They can't load GPX XML file from anywhere else either – e.g., from a dedicated tracker. GeoLogTag stores its data in a SQLite database with several tables; this means it's not that easy to convert external data to this format for it to be used to tag photos, should you, for some reason, still want to use the app for tagging. (And, of course, overwriting this file would only work on a jailbroken phone.) Note that while the 38KM records the location every 5 seconds, GeoLogTag's default is about 3 seconds, but, to converse battery life, even 3/10 etc. minutes can be set while configuring logging.

BTstack GPS and the BTGP-38KM; iOS 5

I've tested BTstack GPS (see my previous article for more info) with the BTGP-38KM in BT receiver mode, connected to both iOS 4.2.1 (a 2nd generation iPod touch) and iOS 5 GM iPad 1. Both worked flawlessly.

Note that, currently, if you install BTstack GPS on any machine, regardless of the model (an iPt report is HERE), running iOS 5 GM, the device will continuously be in “Safe mode” (unlike when you “only” jailbreak it). This is a common problem with current Cydia apps – if you install, for example, iMame4All, the same happens.

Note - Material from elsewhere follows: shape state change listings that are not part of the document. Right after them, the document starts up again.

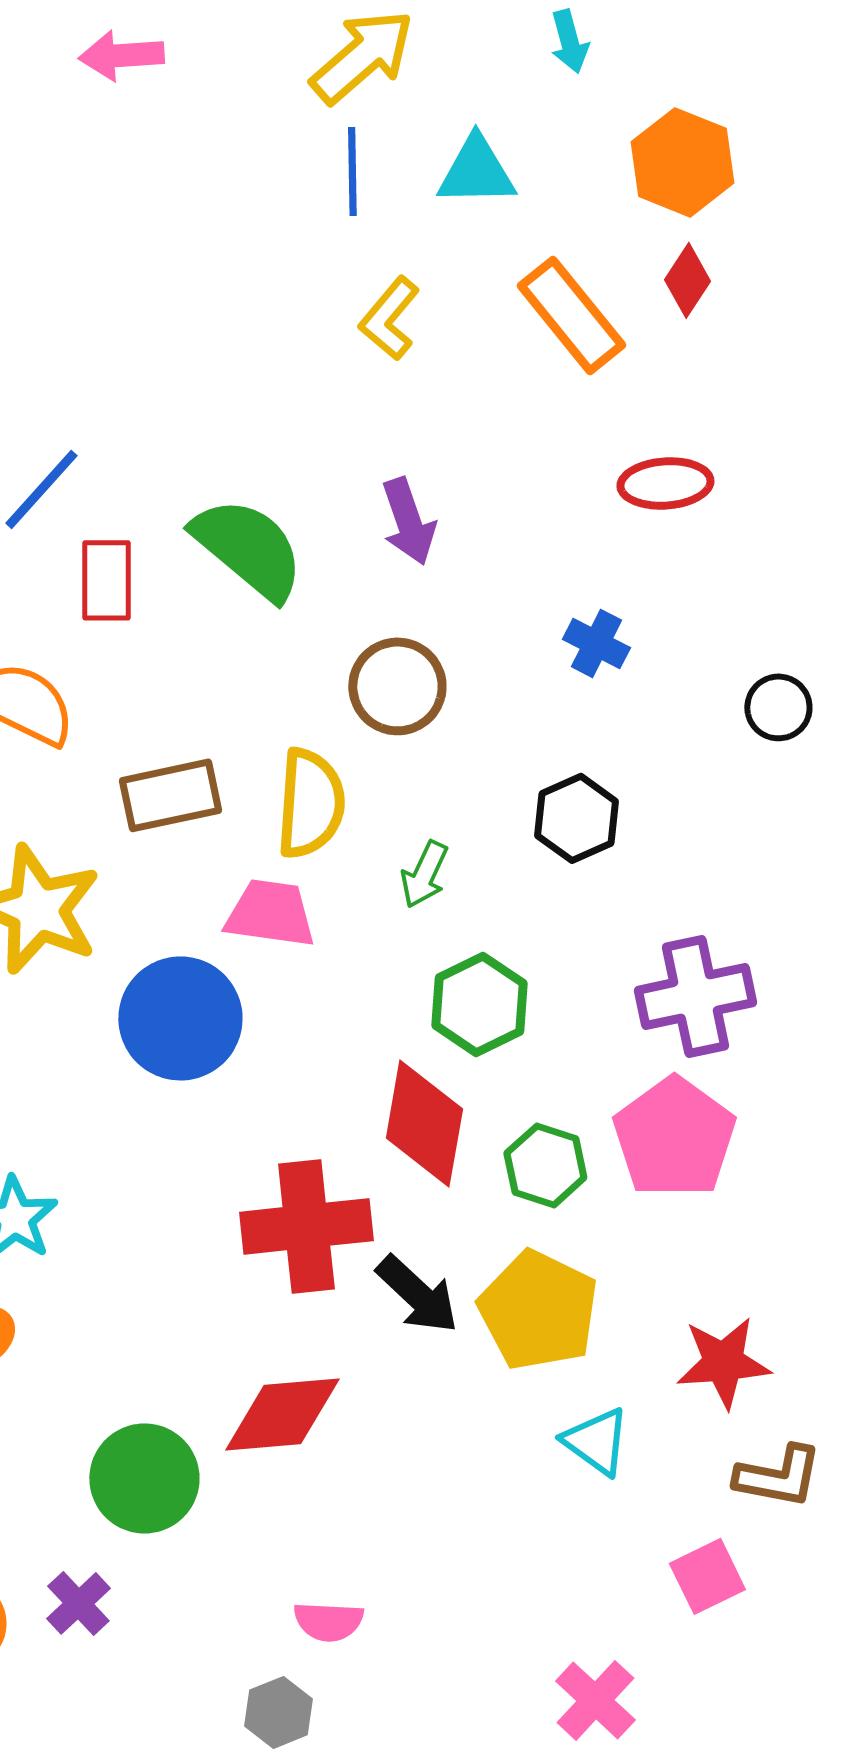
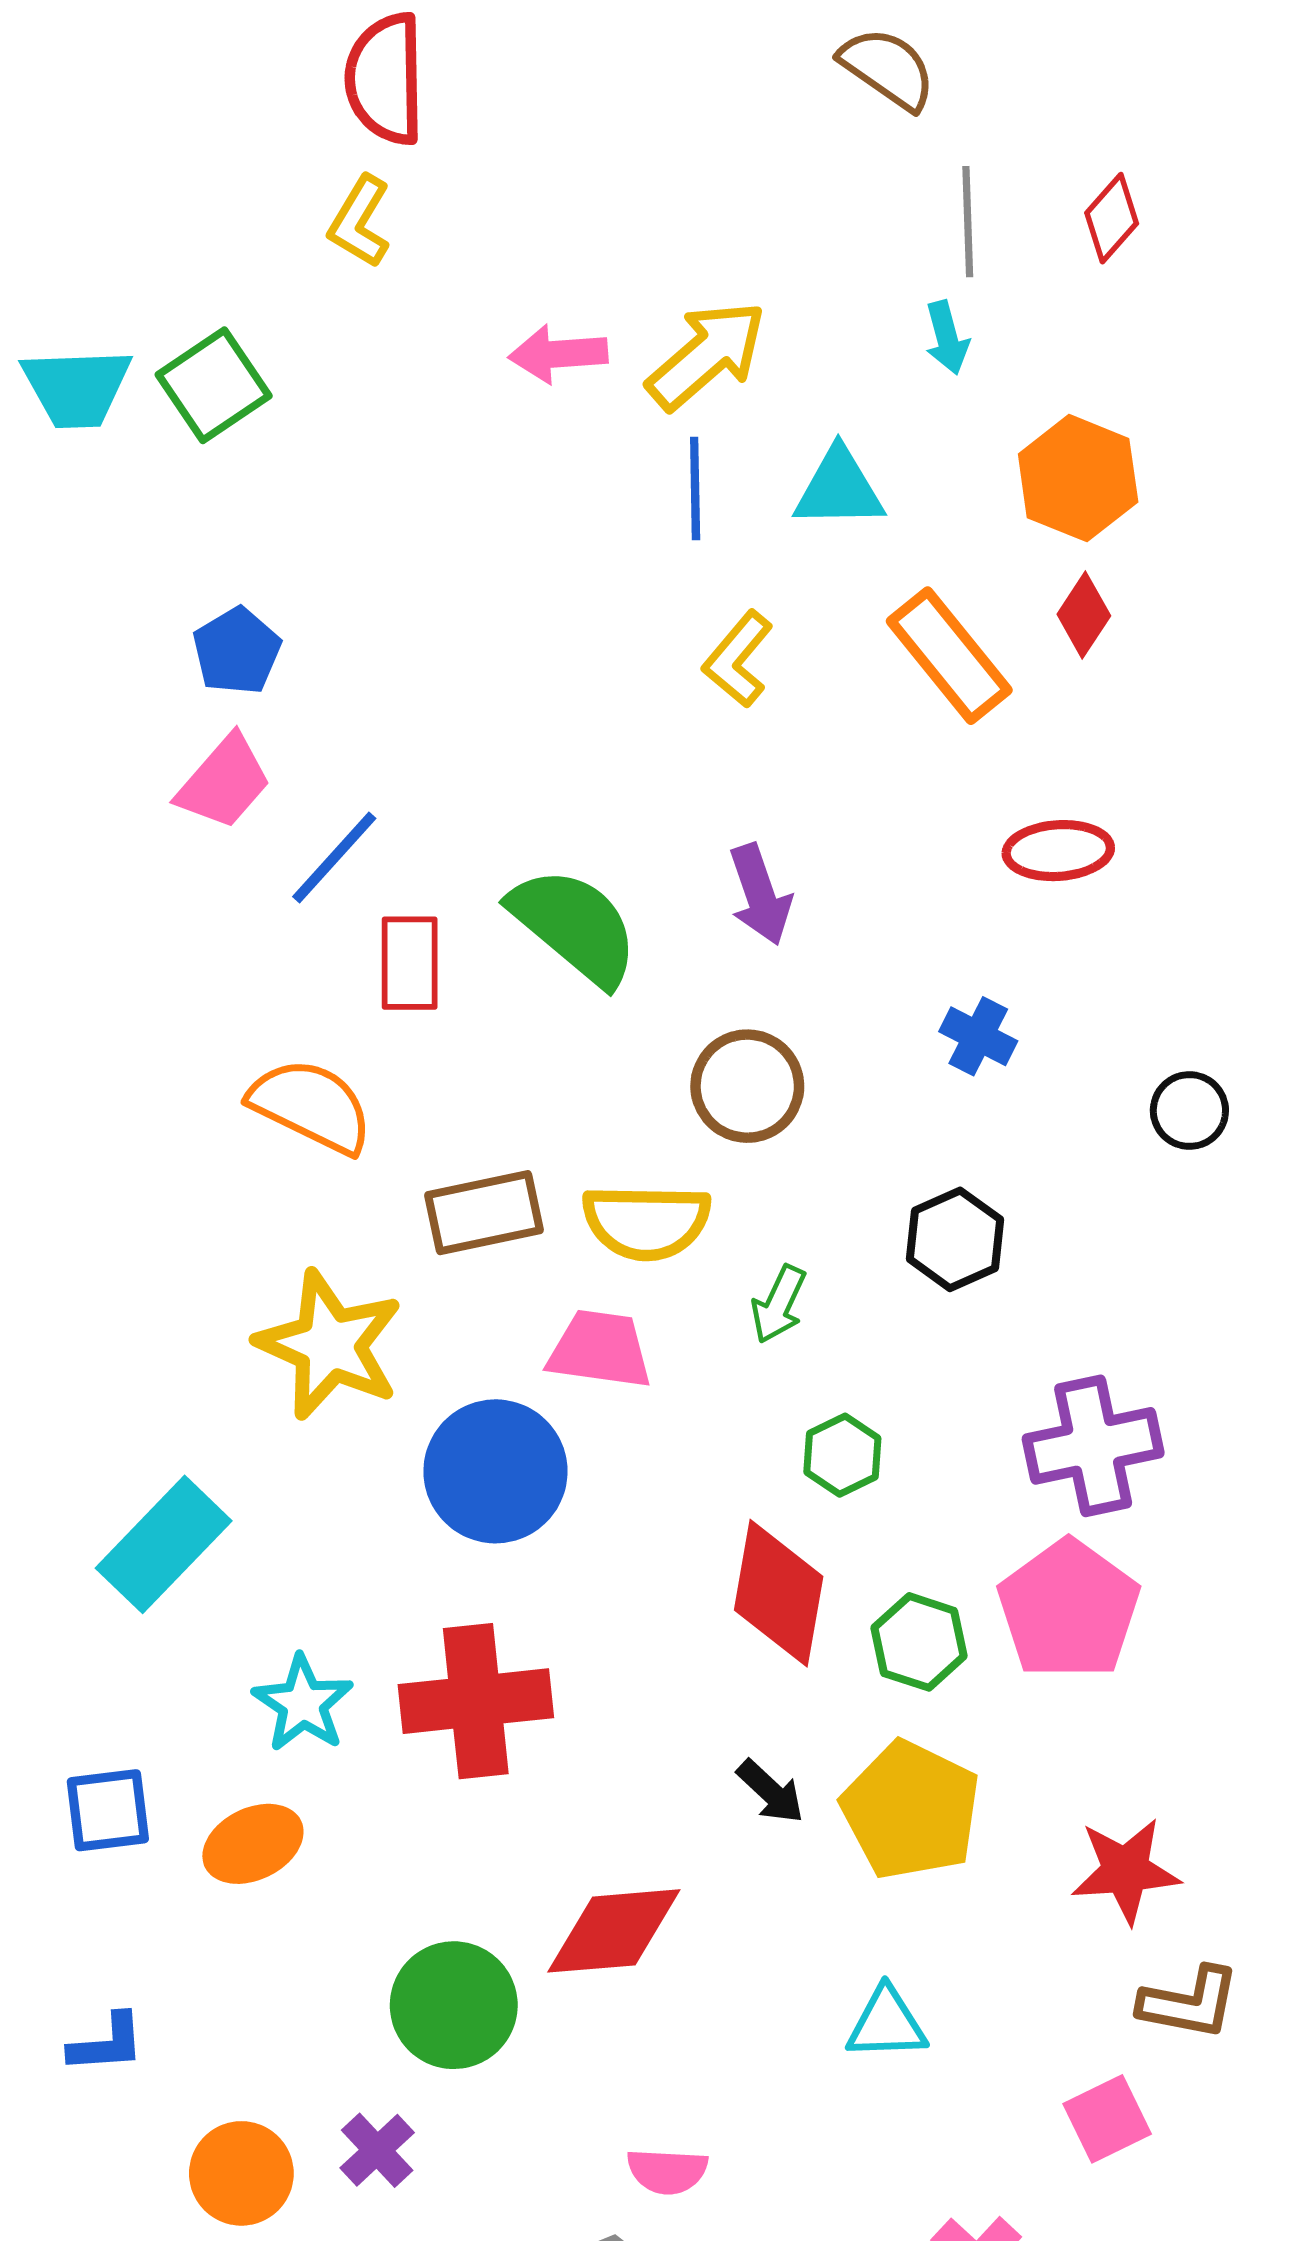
pink arrow: (121, 55) -> (558, 354), moved
yellow semicircle: (310, 803) -> (646, 1222), turned 87
green hexagon: (479, 1004) -> (842, 1455), size x0.7
red cross: (306, 1226) -> (476, 1701), moved
black arrow: (417, 1294) -> (771, 1792), size x0.7
cyan triangle: (596, 1441) -> (887, 2024), moved, turned -38

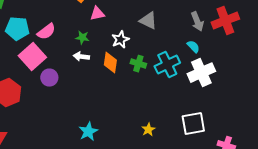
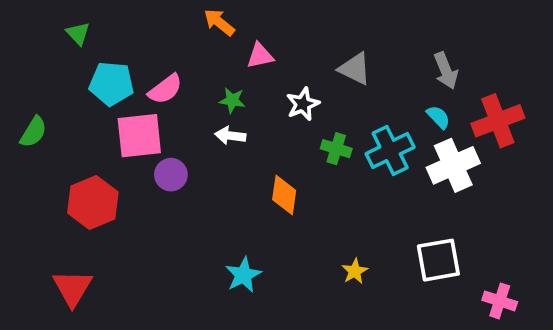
red cross: (225, 21) -> (498, 121), moved
pink square: (32, 57) -> (139, 136), turned 36
orange diamond: (110, 63) -> (284, 195), moved

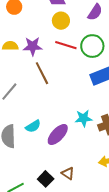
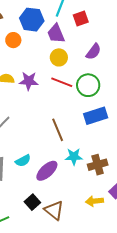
brown line: (42, 73) -> (58, 130), moved
brown triangle: (68, 173) -> (54, 210), size x1.5
black square: (46, 179) -> (32, 202), moved

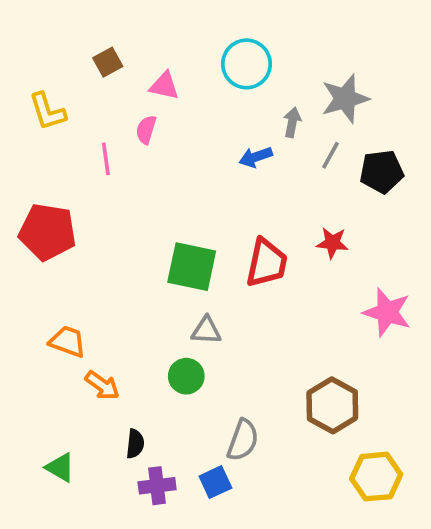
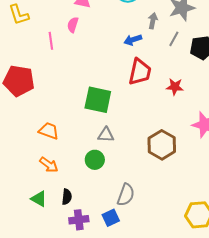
red trapezoid: (267, 263) -> (140, 72), moved
orange trapezoid: (68, 341) -> (49, 131), moved
brown hexagon: (332, 405) -> (162, 145), moved
green triangle: (60, 467) -> (39, 199), moved

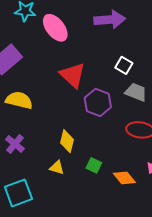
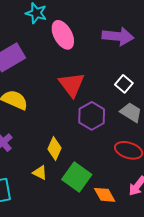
green square: (94, 165) -> (77, 177), size x1.8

Nevertheless, these apps still work; that is, if you don't use any Cydia apps adversely affected by Safe mode, you can already use these “offending” apps under the current iOS 5 beta version(s).

Also note that, when used as a connected, external Bluetooth receiver, the BTGP-38KM doesn't save the track to its internal memory, not even if you disconnect it from the client. You'll need to power down and, then, up the BTGP-38KM to (re)start logging.

Update (10/10/2011): I've played a bit with the serial support in OS X to fix the „Failed to open port (Resource busy)” error displayed by GPSBabel so that I can switch to using OS X from Parallels (Windows) to backup my track logs from my GPS tracker. Some remarks:

- the self-standing Bluetooth Serial Utility has been removed from OS X 10.4+ (as is also explained HERE). Several (older) „Using a Bluetooth GPS Receiver with GPSBabel”-type of articles (for example THIS) refer to this old app. It's no longer existing.

- Setting the BT ports has also changed over 10.4; for example, System Preferences > Bluetooth > Devices > Edit Serial ports (see THIS for a thread on the problem of the removed Bluetooth Serial Utility) no longer exists. This also means dependent tutorials won't work.

- if you set everything as needed in the OS X version of GPSBabel and click “Apply”, the GPS tracker will be connected, which, as has also been explained in the original article, you can easily check using both the taskbar icon and System Preferences > Bluetooth:



In the latter, if you click the “Advanced” button, you, nevertheless, won't be able to change the port type from “Modem” to “RS-232” as the GPS unit is not listed at all:



That is, tutorials telling you to just change the serial port type won't work either – at least with these types of BT receivers.

- Separate drivers like THIS linked from GPSBabel's docs (doc page HERE; HTML original HERE) doesn't exist any more. They MAY fix the problem – I'm not sure, as this particular driver is for another GPS tracker.

I'll continue investigating the problem along with discovering the secrets of Bluetooth programming under OS X. Wish me luck :)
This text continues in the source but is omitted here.